|Feb 06, 2002, 11:50 AM|
Flight of the Toad - Part III
Sorry its taken so long to get to here but us old fa_ts have to stretch out what we think is a good story.
To summarize what I've posted so far (1) I'm an inept pilot but I design and build pretty good planes for my test pilots to fly, and (2) The Toad is the prototype for my latest design, the "Northern Lite" for which plans will be available in the future. Now on with the story.
The Toad's been sitting on the workbench ready to go for 3 weeks and the urge to see if the Toad would fly as well as I hoped was getting to be like an itch that you can't scratch. The other day while lurking here and reading all the posts about all the great flying going on the urge became too great and I knew I had to do something about it. I poked my head out the front door and stuck a wet digit into the atmosphere. It came down equally frost bitten on all sides so I concluded that there wasn't any wind.(Too bad I didn't check out back.) I head back to the shop and put the 7 cell on the fast charger and give Test Pilot a call.(No, not Bleriot's friend. By the way Bleriot, what happened to him? Is he still hanging around or did he climb into his GWS Zero and fly off into the rising sun? Sorry couldn't resist, please don't take offence as none was intended.) Anway TP wasn't home, found out today that he fled the frozen north for a warmer climate. Do I pack it in? No the fever's got me, I'll just go down to the park and do a couple of powered glides so its ready when he gets back. I grab the Tx and the Toad, check the batt.s and do a quick range check and then off to the park. At the park as I'm getting out of the van a "gentle breeze" kindly slams the van door shut for me. Does this deter me? Not on your life. I lug the plane and Tx out to the soccer pitch, turn on the Tx plug in the pack, a quick check of the controls and CG and then half throttle and a gentle push into the "breeze". Away it goes, a click of right trim. Wow! straight and level. Try a little right, then a little left, power down, a little up to flare, touchdown. Success just like the flight plan. Time to go home and bask in the glow of a successful flight, RIGHT? WRONG!!! Just one more, I'll do a circuit of the field.
Full throttle this time, gentle push, WHOA! the toad's climbing at a 60' angle heading skyward and away from me like a homesick angel. By the time I recover from the surprise it's above the treeline and rapidly diminishing in the distance. A little left, a little up, neat turn! Nothing to this! Oh Oh! All of a sudden a gentle slowflyer with a 30 mph tail wind turns into a F5B hotliner and it's heading right back at me. Now I know the left is right and right is left thing when I have time to think about it but at this speed...? For the next few seconds Toad is doing wild gyrations all over the sky and the, I don't know how, it's doing tight circles directly overhead and I'm rotating under it like a top. Now this is when I normally hand the Tx to TP and say "You take it!" but he isn't there. At this point my inner ear says "enough is enough" and blows its breaker and suddenly the ground is moving under my feet and my head is spinning. Instinctively I let go of the stick and close my eyes and slowly it seems although it couldn't have been more than a few seconds things returned to something approaching normal, whatever that is. Now where's Toad? There it is! Over the ball diamond and heading for the subdivsion bordering the park. A little calmer now, I feed in a little left and up and get it heading back. A little voice in the back of my head says " It might be a little easier if you reduced throttle." Back off the throttle. Say, I might get out of this yet. But old age and depth perception bite me. WHAM! Toad tries to strain itself through the chainlink outfield fence and then flutters to the snow.

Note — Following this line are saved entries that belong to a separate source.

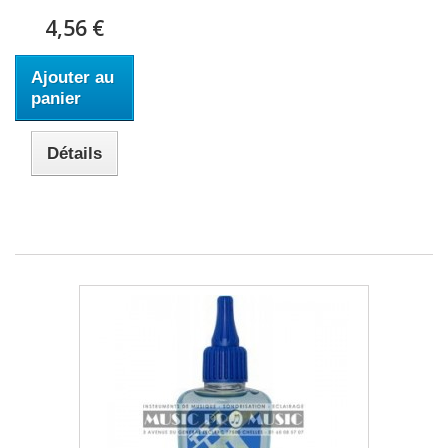
4,56 €
Ajouter au
panier
Détails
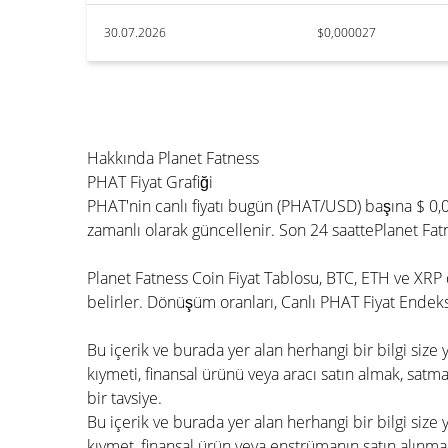
30.07.2026
$0,000027
Hakkında Planet Fatness
PHAT Fiyat Grafiği
PHAT'nin canlı fiyatı bugün (PHAT/USD) başına $ 0,
zamanlı olarak güncellenir. Son 24 saattePlanet Fa
Planet Fatness Coin Fiyat Tablosu, BTC, ETH ve XRP d
belirler. Dönüşüm oranları, Canlı PHAT Fiyat Endeksi
Bu içerik ve burada yer alan herhangi bir bilgi siz
kıymeti, finansal ürünü veya aracı satın almak, satmak
bir tavsiye.
Bu içerik ve burada yer alan herhangi bir bilgi size
kıymet, finansal ürün veya enstrümanın satın alınmas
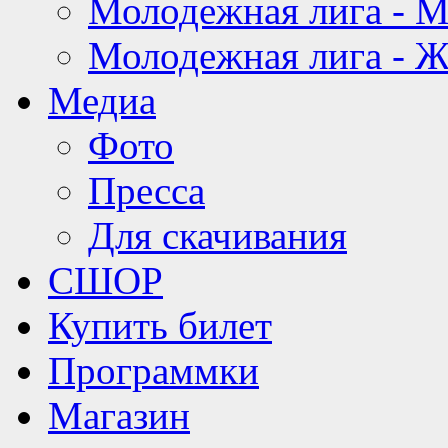
Молодежная лига - 
Молодежная лига - 
Медиа
Фото
Пресса
Для скачивания
СШОР
Купить билет
Программки
Магазин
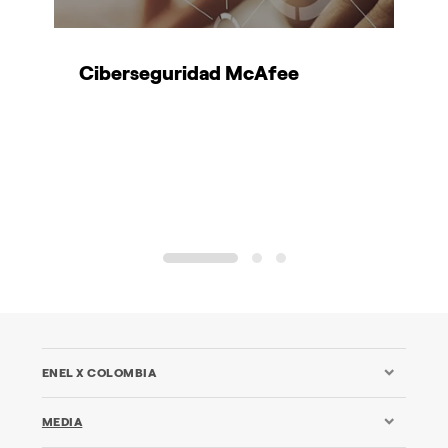
Ciberseguridad McAfee
¿
d
d
1
2
3
ENEL X COLOMBIA
MEDIA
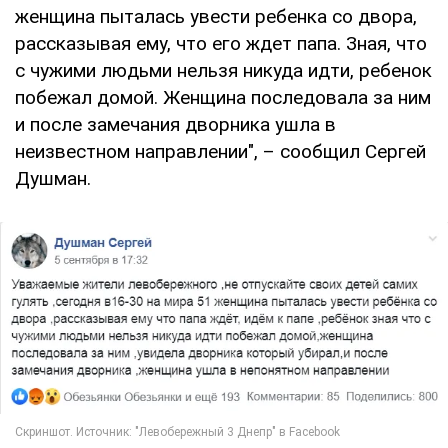
женщина пыталась увести ребенка со двора,
рассказывая ему, что его ждет папа. Зная, что
с чужими людьми нельзя никуда идти, ребенок
побежал домой. Женщина последовала за ним
и после замечания дворника ушла в
неизвестном направлении", – сообщил Сергей
Душман.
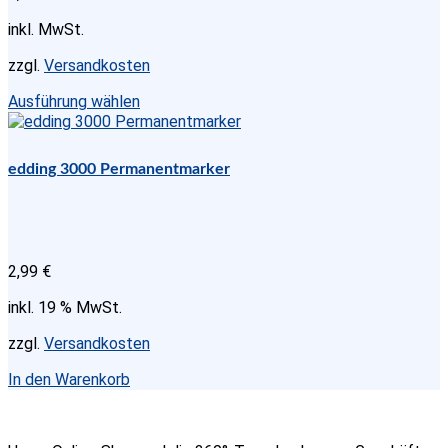
inkl. MwSt.
zzgl.
Versandkosten
Dieses
Ausführung wählen
Produkt
weist
mehrere
edding 3000 Permanentmarker
Varianten
auf.
Die
Optionen
können
2,99
€
auf
der
inkl. 19 % MwSt.
Produktseite
gewählt
zzgl.
Versandkosten
werden
In den Warenkorb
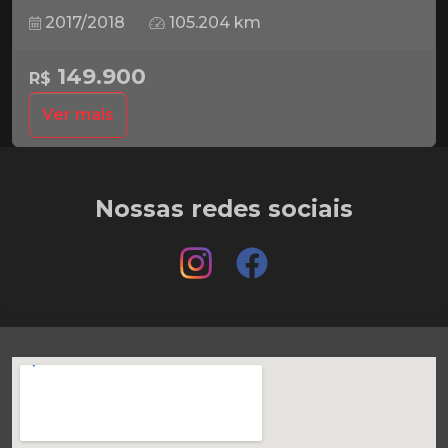
2017/2018
105.204 km
149.900
R$
Ver mais
Nossas redes sociais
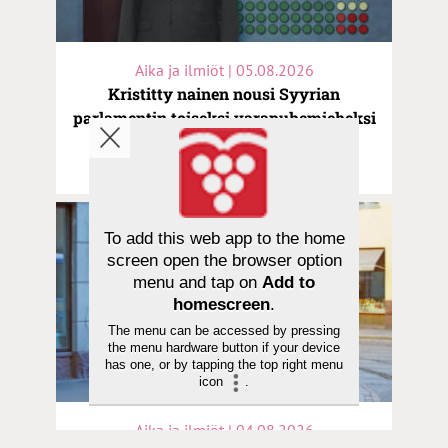
Aika ja ilmiöt | 05.08.2026
Kristitty nainen nousi Syyrian
parlamentin toiseksi varapuhemieheksi
– vähemmistöjen asema on silti
vaarallinen
To add this web app to the home
screen open the browser option
menu and tap on
Add to
homescreen
.
The menu can be accessed by pressing
the menu hardware button if your device
has one, or by tapping the top right menu
icon
.
Aika ja ilmiöt | 04.08.2026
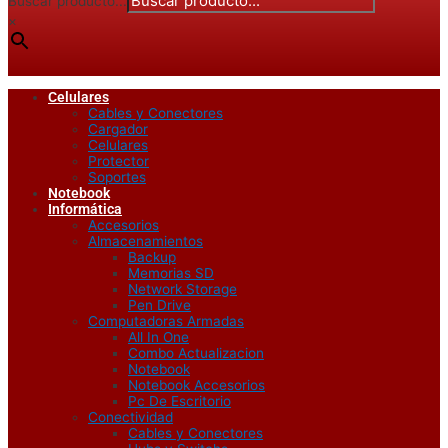
Buscar producto...
×
Celulares
Cables y Conectores
Cargador
Celulares
Protector
Soportes
Notebook
Informática
Accesorios
Almacenamientos
Backup
Memorias SD
Network Storage
Pen Drive
Computadoras Armadas
All In One
Combo Actualizacion
Notebook
Notebook Accesorios
Pc De Escritorio
Conectividad
Cables y Conectores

How bad was the carnage? The motor mount was broken (It's designed to break to protect the GB), the prop was chipped, and the glue joint on one cabane strut failed. 5 min. at the workbench and it was ready for flight again.
Conclusions from this debacle
1. Park flyers don't fly well in gale force winds.

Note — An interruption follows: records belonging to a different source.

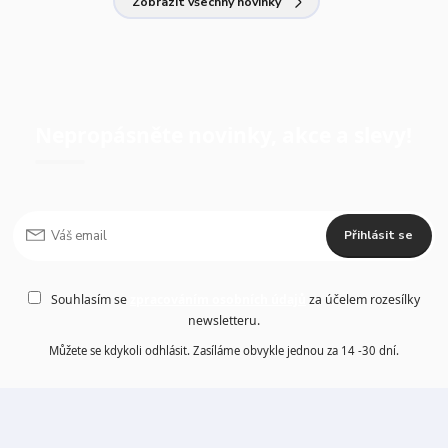
Zobrazit všechny novinky
Nepropásněte novinky, akce a slevy!
Přihlásit se
Souhlasím se
zpracováním osobních údajů
za účelem rozesílky
newsletteru.
Můžete se kdykoli odhlásit. Zasíláme obvykle jednou za 14 -30 dní.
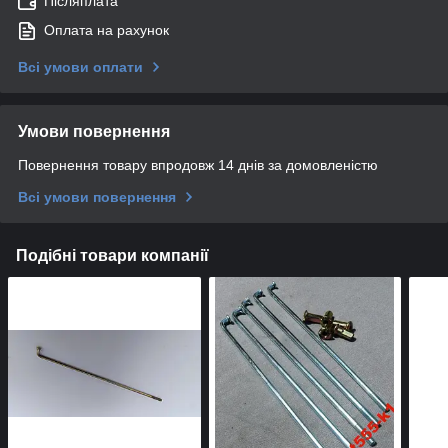
Післяплата
Оплата на рахунок
Всі умови оплати
Умови повернення
Повернення товару впродовж 14 днів за домовленістю
Всі умови повернення
Подібні товари компанії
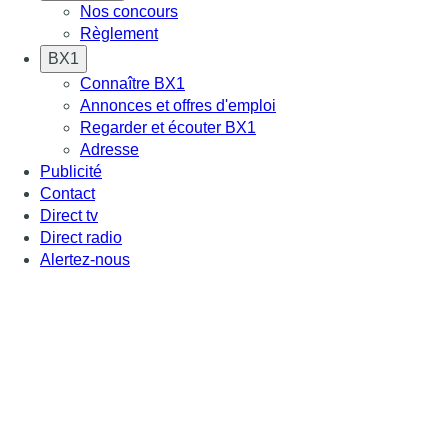
Nos concours
Règlement
BX1
Connaître BX1
Annonces et offres d'emploi
Regarder et écouter BX1
Adresse
Publicité
Contact
Direct tv
Direct radio
Alertez-nous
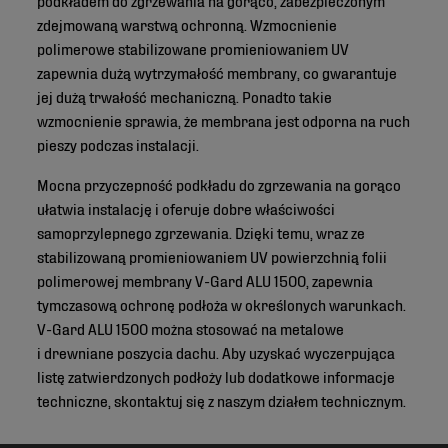
zdejmowaną warstwą ochronną. Wzmocnienie
polimerowe stabilizowane promieniowaniem UV
zapewnia dużą wytrzymałość membrany, co gwarantuje
jej dużą trwałość mechaniczną. Ponadto takie
wzmocnienie sprawia, że membrana jest odporna na ruch
pieszy podczas instalacji.
Mocna przyczepność podkładu do zgrzewania na gorąco
ułatwia instalację i oferuje dobre właściwości
samoprzylepnego zgrzewania. Dzięki temu, wraz ze
stabilizowaną promieniowaniem UV powierzchnią folii
polimerowej membrany V-Gard ALU 1500, zapewnia
tymczasową ochronę podłoża w określonych warunkach.
V-Gard ALU 1500 można stosować na metalowe
i drewniane poszycia dachu. Aby uzyskać wyczerpująca
listę zatwierdzonych podłoży lub dodatkowe informacje
techniczne, skontaktuj się z naszym działem technicznym.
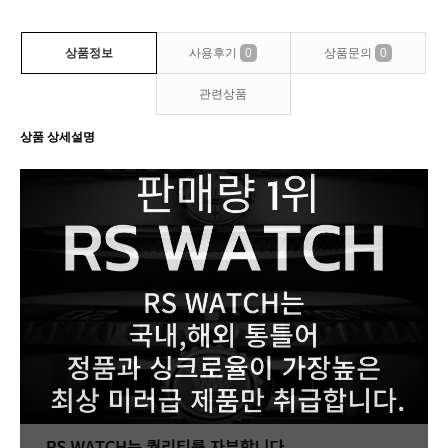
상품정보
사용후기
0
상품문의
0
관련상품
상품 상세설명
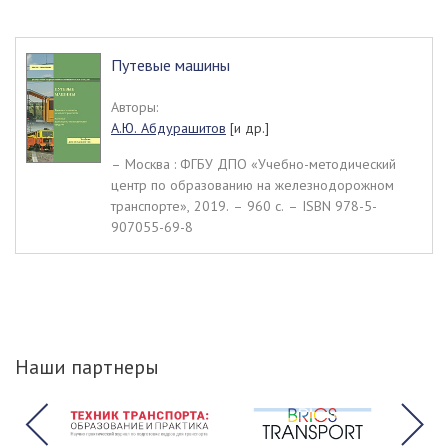
Путевые машины
Авторы:
А.Ю. Абдурашитов
[и др.]
– Москва : ФГБУ ДПО «Учебно-методический
центр по образованию на железнодорожном
транспорте», 2019. – 960 c. – ISBN 978-5-
907055-69-8
Наши партнеры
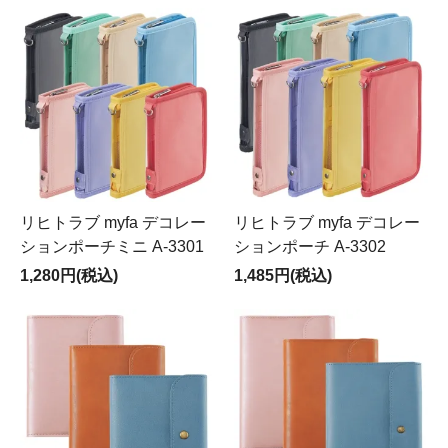
リヒトラブ myfa デコレー
リヒトラブ myfa デコレー
ションポーチミニ A-3301
ションポーチ A-3302
1,280円(税込)
1,485円(税込)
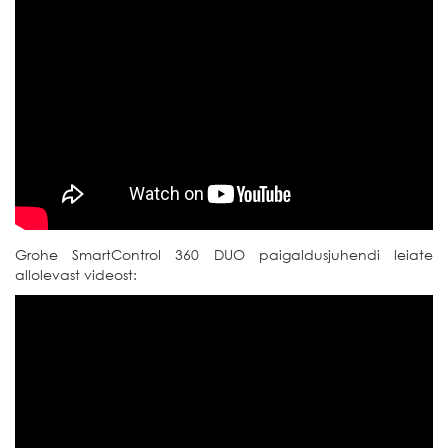
Grohe SmartControl 360 DUO paigaldusjuhendi leiate
allolevast videost:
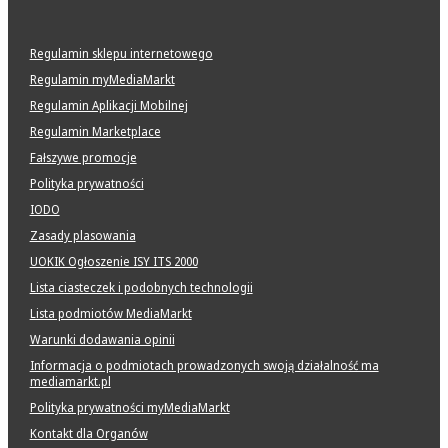
Regulamin sklepu internetowego
Regulamin myMediaMarkt
Regulamin Aplikacji Mobilnej
Regulamin Marketplace
Fałszywe promocje
Polityka prywatności
IODO
Zasady plasowania
UOKIK Ogłoszenie ISY ITS 2000
Lista ciasteczek i podobnych technologii
Lista podmiotów MediaMarkt
Warunki dodawania opinii
Informacja o podmiotach prowadzonych swoją działalność ma
mediamarkt.pl
Polityka prywatności myMediaMarkt
Kontakt dla Organów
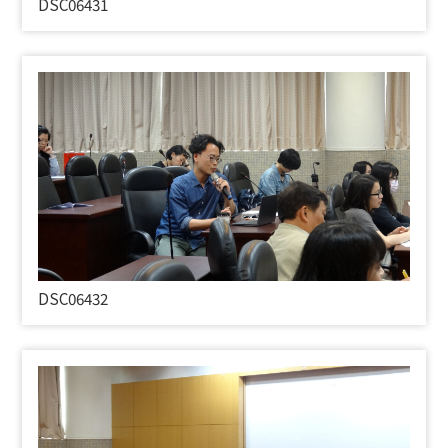
DSC06431
DSC06432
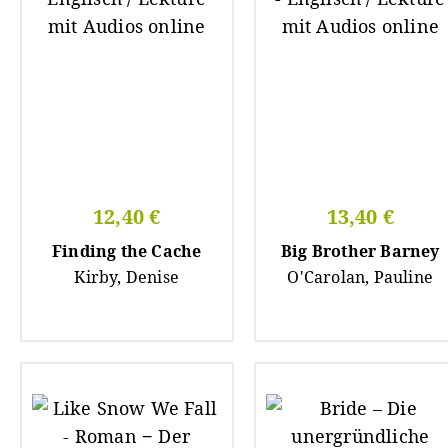
12,40 €
13,40 €
Finding the Cache
Big Brother Barney
Kirby, Denise
O'Carolan, Pauline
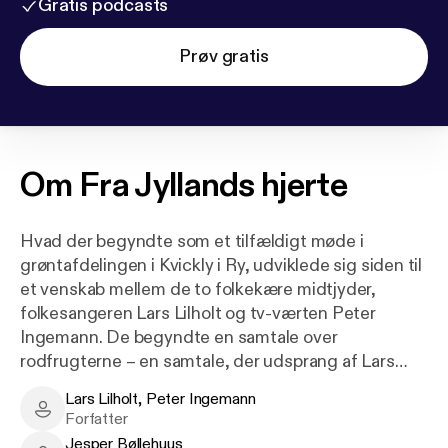
Gratis podcasts
Prøv gratis
Om
Fra Jyllands hjerte
Hvad der begyndte som et tilfældigt møde i
grøntafdelingen i Kvickly i Ry, udviklede sig siden til
et venskab mellem de to folkekære midtjyder,
folkesangeren Lars Lilholt og tv-værten Peter
Ingemann. De begyndte en samtale over
rodfrugterne – en samtale, der udsprang af Lars
Lilholts kræftsygdom og som siden udviklede sig til
Lars Lilholt, Peter Ingemann
gode snakke om det nære og det almene, om den
Lars Lilholt, Peter Ingemann - Author
Forfatter
danske folkesjæl og historiens vingesus.
Jesper Bøllehuus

2. I still need a co-pilot
3. Northern Lite is (is going to be) a great flier
4. Northern Lite meets the survivability criteria
There will be more on this model but I think I'll wait until my TP's come out of hibernation or wing their way back from the south.
|Feb 07, 2002, 04:33 PM|
Sorry I took so long to reply, I've been away.
By the way as an addendum to the story.
Any doubts that I may have had about the GWS4P Rx were dispelled during this flight as the entire flight was made without the Tx antenna being extended and a couple of times it had to be 600'-700'away!